Background: Interventions to prevent readmissions of patients at highest risk have not been rigorously evaluated. We conducted a randomised controlled trial to determine if a post-discharge transitional care programme can reduce readmissions of such patients in Singapore.


Methods: We randomised 840 patients with two or more unscheduled readmissions in the prior 90 days and Length of stay, Acuity of admission, Comorbidity of patient, Emergency department utilisation score ≥10 to the intervention programme (n = 419) or control (n = 421). Patients allocated to the intervention group received post-discharge surveillance by a multidisciplinary integrated care team and early review in the clinic.
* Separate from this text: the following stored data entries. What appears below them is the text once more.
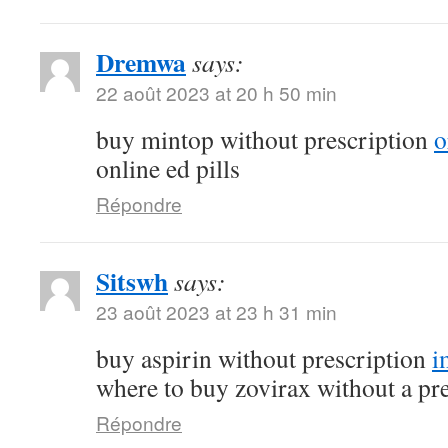
Dremwa
says:
22 août 2023 at 20 h 50 min
buy mintop without prescription
o
online ed pills
Répondre
Sitswh
says:
23 août 2023 at 23 h 31 min
buy aspirin without prescription
i
where to buy zovirax without a pr
Répondre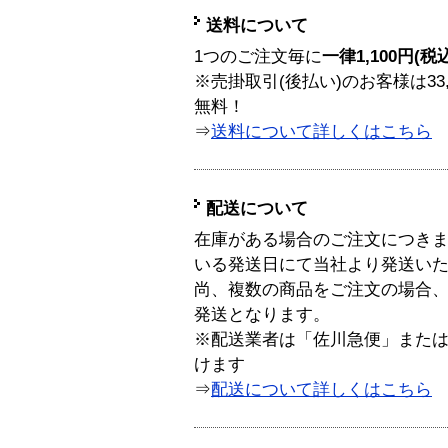
送料について
1つのご注文毎に
一律1,100円(税
※売掛取引(後払い)のお客様は33
無料！
⇒
送料について詳しくはこちら
配送について
在庫がある場合のご注文につき
いる発送日にて当社より発送い
尚、複数の商品をご注文の場合
発送となります。
※配送業者は「佐川急便」また
けます
⇒
配送について詳しくはこちら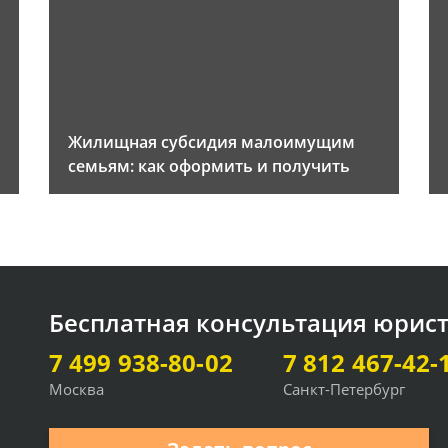
Жилищная субсидия малоимущим
семьям: как оформить и получить
Бесплатная консультация юрис
7 499 938-80-02
7 812 467-42-
Москва
Санкт-Петербург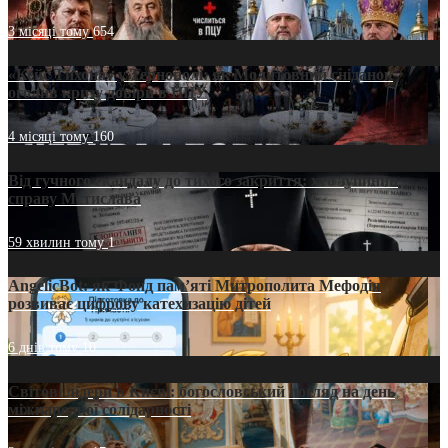
3 місяці тому
654
«Кейс Тихона» у Тернополі: як Молитовний сніданок
оголив кризу довіри в ПЦУ
4 місяці тому
160
Від гучного скандалу до тихого закриття: хто зупинив
справу Мстислава
59 хвилин тому
1
AngelicBot: як Фонд пам’яті Митрополита Мефодія
розвиває цифрову катехизацію дітей
6 днів тому
10
Світові лідери в Києві: богословський погляд на день
міжнародної солідарності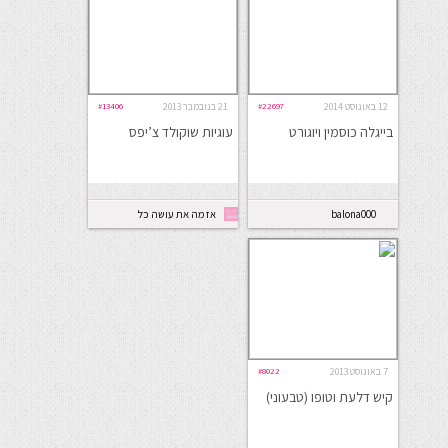
12 באוגוסט 2014
#22697
21 בנובמבר 2013
#13406
בייגלה כוסמין ויוגורט
עוגיות שוקולד צ’יפס
balona000
אז מה את עושה כל
היום
7 באוגוסט 2013
#8022
קיש דלעת וטופו (טבעוני)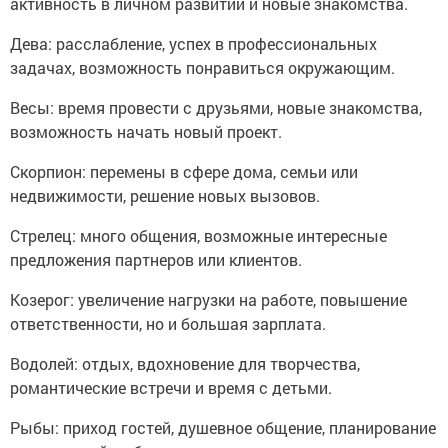
активность в личном развитии и новые знакомства.
Дева: расслабление, успех в профессиональных
задачах, возможность понравиться окружающим.
Весы: время провести с друзьями, новые знакомства,
возможность начать новый проект.
Скорпион: перемены в сфере дома, семьи или
недвижимости, решение новых вызовов.
Стрелец: много общения, возможные интересные
предложения партнеров или клиентов.
Козерог: увеличение нагрузки на работе, повышение
ответственности, но и большая зарплата.
Водолей: отдых, вдохновение для творчества,
романтические встречи и время с детьми.
Рыбы: приход гостей, душевное общение, планирование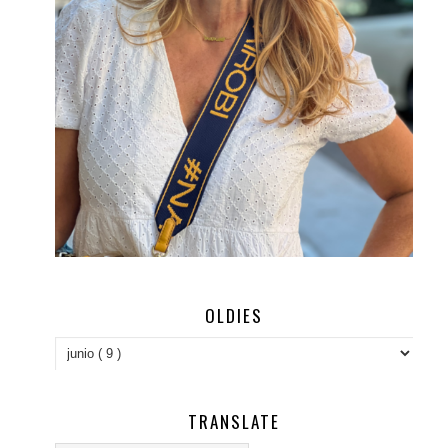
OLDIES
TRANSLATE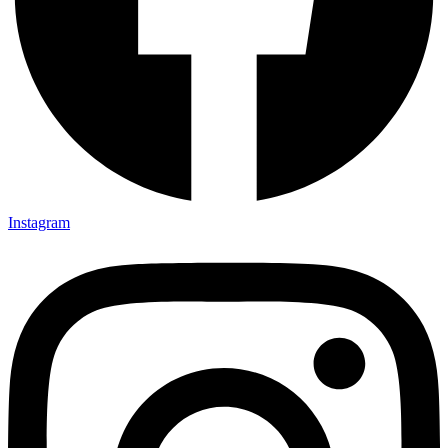
Instagram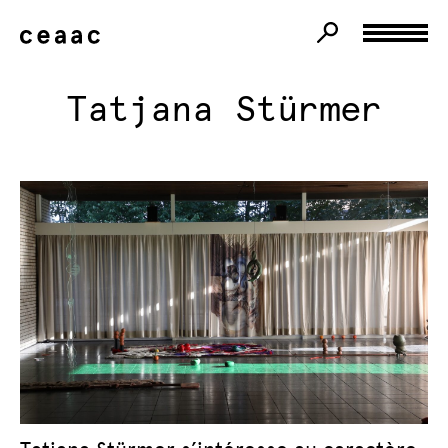
Tatjana Stürmer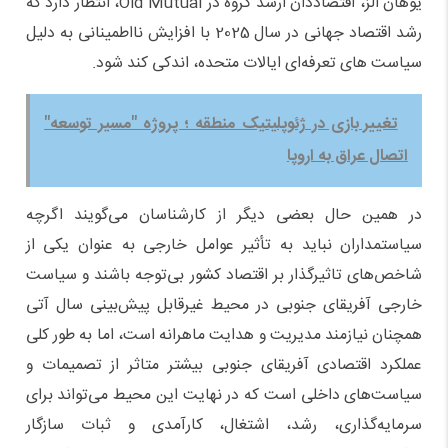
یوهان الز، اقتصاددان ارشد گروه در Old Mutual، انتظار دارد که
رشد اقتصاد جهانی در سال 2025 با افزایش نااطمینانی به دلیل
سیاست های تعرفه‌ای ایالات متحده، اندکی کند شود.
تغییر بازی در ژئوپلیتیک منطقه ؛ پروژه "مسیر توسعه"
اتصال عراق به اروپا
در همین حال بعضی دیگر از کارشناسان می‌گویند اگرچه
سیاستمداران نباید به تأثیر عوامل خارجی به عنوان یکی از
شاخص‌های تاثیرگذار بر اقتصاد کشور بی‌توجه باشند و سیاست
خارجی آفریقای جنوبی در محیط غیرقابل پیش‌بینی سال آتی
همچنان نیازمند مدیریت و هدایت ماهرانه است، اما به طور کلی
عملکرد اقتصادی آفریقای جنوبی بیشتر متاثر از تصمیمات و
سیاست‌های داخلی است که در نهایت این محیط می‌تواند برای
سرمایه‌گذاری، رشد، اشتغال، کارآمدی و ثبات سازگار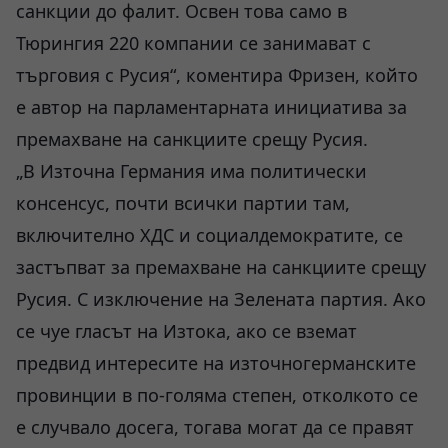
санкции до фалит. Освен това само в
Тюрингия 220 компании се занимават с
търговия с Русия“, коментира Фризен, който
е автор на парламентарната инициатива за
премахване на санкциите срещу Русия.
„В Източна Германия има политически
консенсус, почти всички партии там,
включително ХДС и социалдемократите, се
застъпват за премахване на санкциите срещу
Русия. С изключение на Зелената партия. Ако
се чуе гласът на Изтока, ако се вземат
предвид интересите на източногерманските
провинции в по-голяма степен, отколкото се
е случвало досега, тогава могат да се правят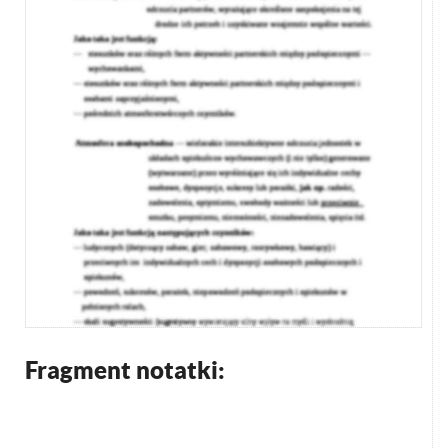
Fragment notatki: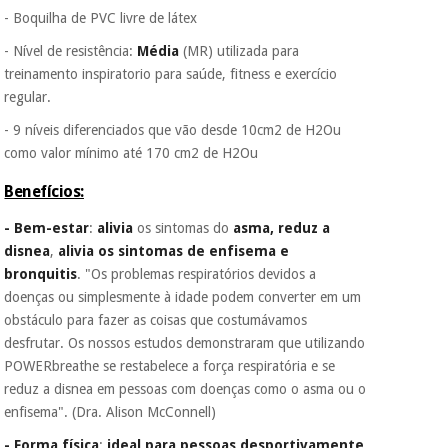
vendemos os seus
- Boquilha de PVC livre de látex
dados a terceiros
nem o
- Nível de resistência:
Média
(MR) utilizada para
incomodaremos para
treinamento inspiratorio para saúde, fitness e exercício
tentar vender-lhe um
regular.
crédito pessoal.
- 9 níveis diferenciados que vão desde 10cm2 de H2Ou
como valor mínimo até 170 cm2 de H2Ou
Benefícios:
- Bem-estar
:
alivia
os sintomas do
asma, reduz a
disnea
,
alivia os sintomas de enfisema e
bronquitis
. "Os problemas respiratórios devidos a
doenças ou simplesmente à idade podem converter em um
obstáculo para fazer as coisas que costumávamos
desfrutar. Os nossos estudos demonstraram que utilizando
POWERbreathe se restabelece a força respiratória e se
reduz a disnea em pessoas com doenças como o asma ou o
enfisema". (Dra. Alison McConnell)
- Forma física
:
ideal para pessoas desportivamente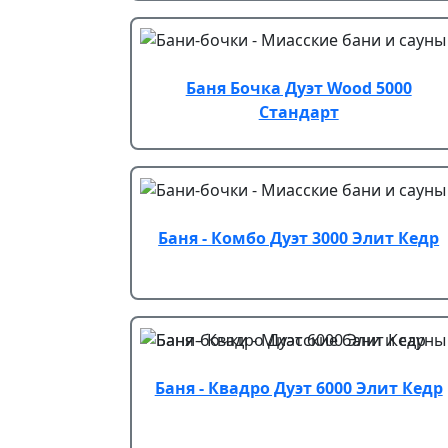
Баня Бочка Дуэт Wood 5000
Стандарт
Баня - Комбо Дуэт 3000 Элит Кедр
Баня - Квадро Дуэт 6000 Элит Кедр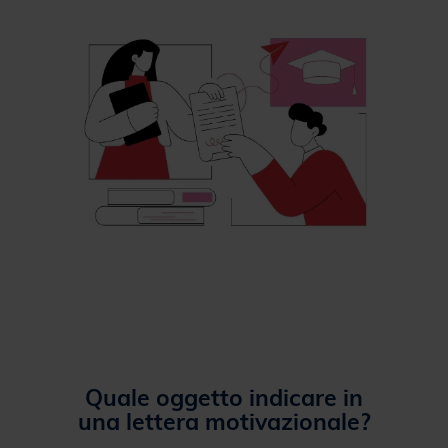
Quale oggetto indicare in
una lettera motivazionale?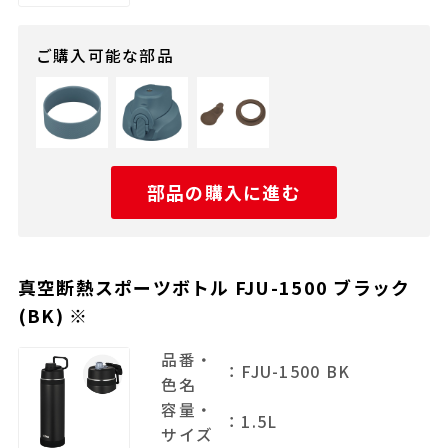
ご購入可能な部品
部品の購入に進む
真空断熱スポーツボトル FJU-1500 ブラック
(BK) ※
品番・
：FJU-1500 BK
色名
容量・
：1.5L
サイズ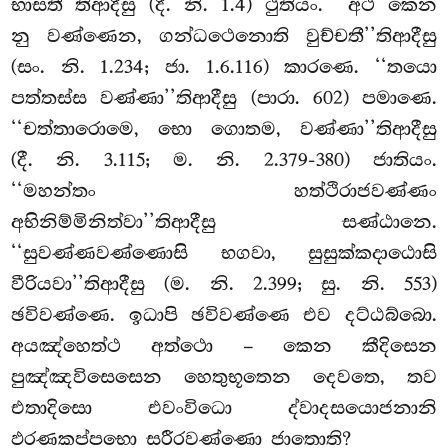
භාසතී’’තිආදීසු (දී. නි. 1.4) ථුතියං. ‘‘අථ කෙන
නු වණ්ණෙන, ගන්ධථෙනොති වුච්චතී’’තිආදීසු
(සං. නි. 1.234; ජා. 1.6.116) කාරණෙ. ‘‘තයො
පත්තස්ස වණ්ණා’’තිආදීසු (පාරා. 602) පමාණෙ.
‘‘චත්තාරොමෙ, භො ගොතම, වණ්ණා’’තිආදීසු
(දී. නි. 3.115; ම. නි. 2.379-380) ජාතියං.
‘‘මහන්තං හත්ථිරාජවණ්ණං
අභිනිම්මිනිත්වා’’තිආදීසු සණ්ඨානෙ.
‘‘සුවණ්ණවණ්ණොසි භගවා, සුසුක්කදාඨොසි
වීරියවා’’තිආදීසු (ම. නි. 2.399; සු. නි. 553)
ඡවිවණ්ණෙ. ඉධාපි ඡවිවණ්ණෙ එව දට්ඨබ්බො.
අයඤ්හෙත්ථ අත්ථො – කෙන කීදිසෙන
පුඤ්ඤවිසෙසෙන හෙතුභූතෙන දෙවතෙ, තව
එතාදිසො එවංවිධො ද්වාදසයොජනානි
ඵරණකප්පභො සරීරවණ්ණො ජාතොති?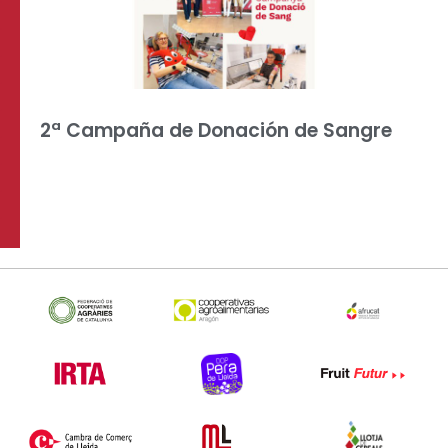
2ª Campaña de Donación de Sangre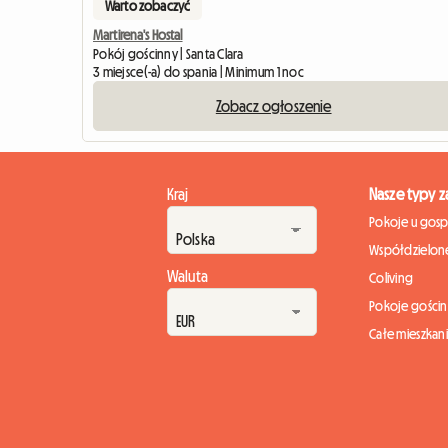
Warto zobaczyć
Martirena's Hostal
Pokój gościnny | Santa Clara
3 miejsce(-a) do spania | Minimum 1 noc
Zobacz ogłoszenie
Kraj
Nasze typy 
Pokoje u gos
Współdzielone
Waluta
Coliving
Pokoje gości
Całe mieszkan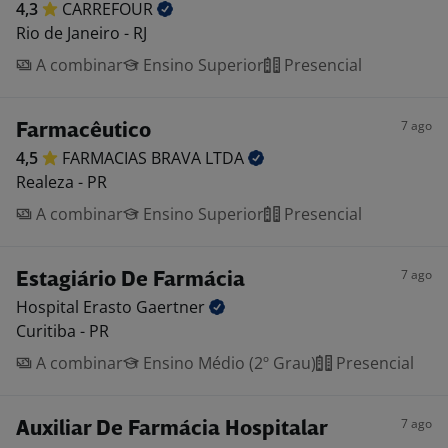
4,3
CARREFOUR
Rio de Janeiro - RJ
A combinar
Ensino Superior
Presencial
7 ago
Farmacêutico
4,5
FARMACIAS BRAVA
LTDA
Realeza - PR
A combinar
Ensino Superior
Presencial
7 ago
Estagiário De Farmácia
Hospital Erasto
Gaertner
Curitiba - PR
A combinar
Ensino Médio (2º Grau)
Presencial
7 ago
Auxiliar De Farmácia Hospitalar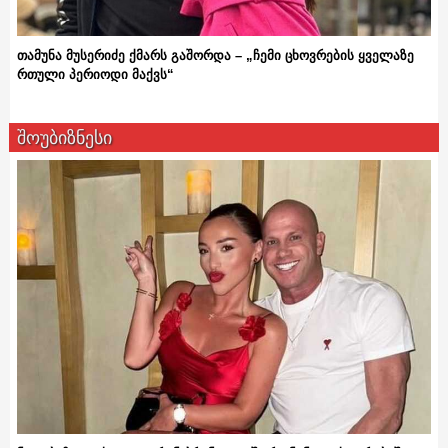
თამუნა მუსერიძე ქმარს გაშორდა – „ჩემი ცხოვრების ყველაზე
რთული პერიოდი მაქვს“
შოუბიზნესი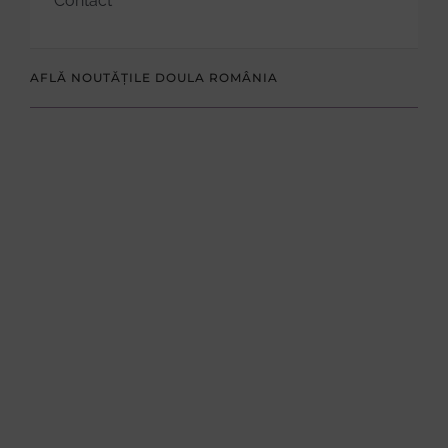
Contact
AFLĂ NOUTĂȚILE DOULA ROMÂNIA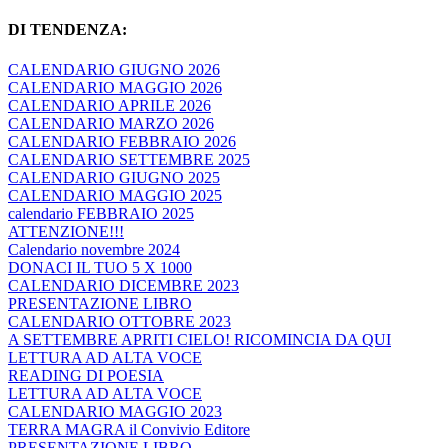
DI TENDENZA:
CALENDARIO GIUGNO 2026
CALENDARIO MAGGIO 2026
CALENDARIO APRILE 2026
CALENDARIO MARZO 2026
CALENDARIO FEBBRAIO 2026
CALENDARIO SETTEMBRE 2025
CALENDARIO GIUGNO 2025
CALENDARIO MAGGIO 2025
calendario FEBBRAIO 2025
ATTENZIONE!!!
Calendario novembre 2024
DONACI IL TUO 5 X 1000
CALENDARIO DICEMBRE 2023
PRESENTAZIONE LIBRO
CALENDARIO OTTOBRE 2023
A SETTEMBRE APRITI CIELO! RICOMINCIA DA QUI
LETTURA AD ALTA VOCE
READING DI POESIA
LETTURA AD ALTA VOCE
CALENDARIO MAGGIO 2023
TERRA MAGRA il Convivio Editore
PRESENTAZIONE LIBRO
The primary outcome was the proportion of patients with at least one unscheduled readmission within 30 days after discharge.


Results: We found no statistically significant reduction in readmissions or emergency department visits in patients on the intervention group compared to usual care. However, patients in the intervention group reported greater patient satisfaction (p < 0.001).


Conclusion: Any beneficial effect of interventions initiated after discharge is small for high-risk patients with multiple comorbidity and complex care needs. Future transitional care interventions should focus on providing the entire cycle of care for such patients starting from time of admission to final transition to the primary care setting.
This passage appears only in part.